* _Problem_
What lines in the following entries hold the word "coletului"? Copy each one.

[Stored data entries]
____________

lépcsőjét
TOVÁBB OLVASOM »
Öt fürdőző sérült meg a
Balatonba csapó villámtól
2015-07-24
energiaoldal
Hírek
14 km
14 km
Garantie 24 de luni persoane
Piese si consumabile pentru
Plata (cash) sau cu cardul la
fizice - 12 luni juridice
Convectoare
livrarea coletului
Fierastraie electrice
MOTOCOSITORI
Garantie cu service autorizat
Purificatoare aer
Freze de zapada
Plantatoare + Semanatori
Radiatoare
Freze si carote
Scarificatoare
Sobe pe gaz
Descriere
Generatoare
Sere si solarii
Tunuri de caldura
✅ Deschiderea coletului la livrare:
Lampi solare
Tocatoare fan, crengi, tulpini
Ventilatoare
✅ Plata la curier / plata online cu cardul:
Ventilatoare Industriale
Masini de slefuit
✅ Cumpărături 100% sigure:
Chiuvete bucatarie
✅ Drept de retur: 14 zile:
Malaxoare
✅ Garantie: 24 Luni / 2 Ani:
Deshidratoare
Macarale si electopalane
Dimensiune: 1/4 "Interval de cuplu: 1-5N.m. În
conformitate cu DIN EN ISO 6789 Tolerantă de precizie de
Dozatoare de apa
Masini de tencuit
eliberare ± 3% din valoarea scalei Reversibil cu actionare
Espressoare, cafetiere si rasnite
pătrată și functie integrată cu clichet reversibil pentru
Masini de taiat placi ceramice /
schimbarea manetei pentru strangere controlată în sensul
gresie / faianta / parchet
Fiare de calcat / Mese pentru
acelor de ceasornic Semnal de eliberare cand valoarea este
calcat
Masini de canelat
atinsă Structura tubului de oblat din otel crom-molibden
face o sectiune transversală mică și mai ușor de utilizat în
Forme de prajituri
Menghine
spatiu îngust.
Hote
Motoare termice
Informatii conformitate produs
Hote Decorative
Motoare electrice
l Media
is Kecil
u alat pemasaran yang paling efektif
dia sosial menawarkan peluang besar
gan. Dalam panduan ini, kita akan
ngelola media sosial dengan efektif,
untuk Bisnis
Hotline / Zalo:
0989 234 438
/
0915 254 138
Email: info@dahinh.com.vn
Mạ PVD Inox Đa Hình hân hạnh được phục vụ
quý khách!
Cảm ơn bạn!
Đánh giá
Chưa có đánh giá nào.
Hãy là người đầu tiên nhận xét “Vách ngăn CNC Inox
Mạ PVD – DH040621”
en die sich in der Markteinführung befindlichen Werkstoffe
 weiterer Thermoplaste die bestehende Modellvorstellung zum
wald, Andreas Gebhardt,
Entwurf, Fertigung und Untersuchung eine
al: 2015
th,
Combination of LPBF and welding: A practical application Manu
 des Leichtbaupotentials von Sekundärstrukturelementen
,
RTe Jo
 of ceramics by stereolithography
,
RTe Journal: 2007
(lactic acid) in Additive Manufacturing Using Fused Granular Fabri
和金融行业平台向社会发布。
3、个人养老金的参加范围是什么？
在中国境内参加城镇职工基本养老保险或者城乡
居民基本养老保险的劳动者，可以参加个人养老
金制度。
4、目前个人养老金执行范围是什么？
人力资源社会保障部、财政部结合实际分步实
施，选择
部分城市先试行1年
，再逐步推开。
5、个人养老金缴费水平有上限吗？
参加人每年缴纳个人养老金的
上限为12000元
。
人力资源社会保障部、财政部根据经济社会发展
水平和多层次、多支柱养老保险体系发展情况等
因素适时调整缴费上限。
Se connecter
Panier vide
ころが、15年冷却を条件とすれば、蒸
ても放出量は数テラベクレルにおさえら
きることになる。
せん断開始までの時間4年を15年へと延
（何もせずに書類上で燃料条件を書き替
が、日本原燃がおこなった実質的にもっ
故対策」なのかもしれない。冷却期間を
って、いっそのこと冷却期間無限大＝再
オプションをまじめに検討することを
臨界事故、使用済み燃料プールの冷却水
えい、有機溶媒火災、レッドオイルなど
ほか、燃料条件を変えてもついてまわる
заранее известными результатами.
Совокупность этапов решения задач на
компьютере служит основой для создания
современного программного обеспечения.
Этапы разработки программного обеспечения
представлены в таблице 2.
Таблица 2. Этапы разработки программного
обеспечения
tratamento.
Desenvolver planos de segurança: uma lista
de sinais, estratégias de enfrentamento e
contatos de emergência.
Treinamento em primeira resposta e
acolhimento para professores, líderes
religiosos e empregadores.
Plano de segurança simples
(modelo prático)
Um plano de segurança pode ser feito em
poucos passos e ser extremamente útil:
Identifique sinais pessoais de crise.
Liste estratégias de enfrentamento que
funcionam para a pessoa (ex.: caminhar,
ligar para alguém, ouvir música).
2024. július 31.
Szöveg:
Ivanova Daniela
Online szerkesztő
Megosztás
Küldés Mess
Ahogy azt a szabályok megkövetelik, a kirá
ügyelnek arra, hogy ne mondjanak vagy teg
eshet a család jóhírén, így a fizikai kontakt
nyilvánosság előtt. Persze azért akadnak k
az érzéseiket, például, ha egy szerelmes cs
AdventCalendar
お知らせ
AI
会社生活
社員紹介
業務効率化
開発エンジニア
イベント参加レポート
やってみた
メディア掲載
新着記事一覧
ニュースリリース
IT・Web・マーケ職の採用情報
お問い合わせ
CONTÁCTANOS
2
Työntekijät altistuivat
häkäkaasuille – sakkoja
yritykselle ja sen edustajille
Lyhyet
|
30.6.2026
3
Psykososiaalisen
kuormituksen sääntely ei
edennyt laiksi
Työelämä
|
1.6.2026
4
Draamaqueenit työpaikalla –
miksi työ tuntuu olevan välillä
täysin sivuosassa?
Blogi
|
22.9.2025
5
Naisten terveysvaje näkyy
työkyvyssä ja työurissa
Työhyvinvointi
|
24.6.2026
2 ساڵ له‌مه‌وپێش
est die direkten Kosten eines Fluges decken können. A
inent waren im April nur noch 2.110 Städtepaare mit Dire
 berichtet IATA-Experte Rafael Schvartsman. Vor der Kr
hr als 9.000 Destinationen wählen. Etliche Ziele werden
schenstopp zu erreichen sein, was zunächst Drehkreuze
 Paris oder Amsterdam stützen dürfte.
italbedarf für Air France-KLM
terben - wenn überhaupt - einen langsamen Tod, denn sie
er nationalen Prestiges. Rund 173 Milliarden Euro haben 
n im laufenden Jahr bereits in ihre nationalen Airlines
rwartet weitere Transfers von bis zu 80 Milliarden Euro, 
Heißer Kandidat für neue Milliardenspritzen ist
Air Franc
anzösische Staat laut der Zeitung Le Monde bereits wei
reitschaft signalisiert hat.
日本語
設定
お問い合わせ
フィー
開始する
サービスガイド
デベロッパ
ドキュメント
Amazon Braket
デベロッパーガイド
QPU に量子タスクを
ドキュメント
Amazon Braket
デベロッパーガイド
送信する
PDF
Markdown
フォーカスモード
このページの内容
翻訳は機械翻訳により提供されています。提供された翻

____________

* _Answer box_
livrarea coletului
✅ Deschiderea coletului la livrare:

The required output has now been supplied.